CTC Core Methodology Series: Marketing Measurement

Taylor Holiday

by Taylor Holiday

Feb. 25 2026

How CTC builds progressive truth in marketing measurement, closing the gap between what your data says and what's actually happening.

01 — The Measurement Gap

Every brand longs to understand the causal relationship between the advertising dollars they spend and the revenue they realize. This is the central question of modern marketing: does this spend actually work?

A great measurement system closes the gap between reality and fiction when it comes to interpreting that effect. The wider the gap, the worse your capital allocation decisions. The narrower the gap, the more confidently you can invest.

Your measurement system exists in this gap between Reality (the true incremental impact of your spend) and Fiction (what your platform dashboards report). The goal is not perfection. The goal is to move closer to reality over time, with increasing confidence.

02 — Understanding the Dynamic Reality

Before building any measurement system, there are foundational truths that must be accepted. These aren't opinions. They're constraints that govern any honest approach to marketing measurement.

1. Media efficacy is in constant flux

The relationship between your ad spend and its revenue impact is not a constant. It changes day to day, week to week, driven by forces both within and outside your control. Any system that treats this relationship as fixed is lying to you.

2. You are always building an approximation

At all times, your measurement system is an attempt to build the closest approximation to reality that you can. There is no perfect measurement. There is only less wrong measurement.

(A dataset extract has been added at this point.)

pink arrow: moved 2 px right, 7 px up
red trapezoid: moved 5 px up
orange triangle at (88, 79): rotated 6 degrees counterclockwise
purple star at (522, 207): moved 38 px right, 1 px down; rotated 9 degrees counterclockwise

3. Progressive truth is the mechanism

CTC's approach is to build a progressive truth. We want to move closer and closer to reality over time. Every test, every data point, every experiment reduces the error rate of the system. Truth is not discovered in a single moment. It is accumulated.

The Forces at Play

The efficacy of your media is shaped by two categories of forces, and understanding this distinction is critical to interpreting any measurement result.

Within Your Control
  • Quality of your creative
  • Campaign optimization
  • Placement strategy
  • Audience targeting
  • Budget allocation
  • Landing page experience
Outside Your Control
  • General market demand
  • Macro economy
  • Cost of ad inventory
  • Platform algorithm changes
  • Competitive intensity
  • Seasonal demand shifts

03 — Incrementality Testing & Geo Holdout

The best mechanism for building progressive truth is through incrementality studies, specifically geo holdout tests. These experiment designs are the gold standard for isolating the causal effect of advertising spend on revenue.

Geo Holdout Test Design

Isolate geographic regions to measure the true incremental lift of ad spend:

  • Test Regions: Comparable geographic regions receiving marketing for the channel being measured
  • Control Regions: Comparable geographic regions not receiving marketing for the channel being measured
  • What We Measure: Revenue difference between test & control regions = Incremental Lift

Measuring Across Every Point of Distribution

The incremental lift should ideally be measured through every point of distribution, not just your .com. Advertising impact bleeds across channels: DTC (.com), Amazon, and Retail (where possible).

An incrementality test gives you a snapshot of the causal effect of that revenue, with some degree of confidence, for that period of time. It is critical to recognize that this is a single data point that may or may not ever be replicated again.

This is precisely where the concept of progressive truth becomes essential. A single test result is valuable but insufficient. The power comes from accumulation.

Inside a GeoLift Study

CTC designs and deploys these tests through the Statlas Data Science Platform, which provides end-to-end management of GeoLift studies, from recommendation outputs to test specification, validation, and results.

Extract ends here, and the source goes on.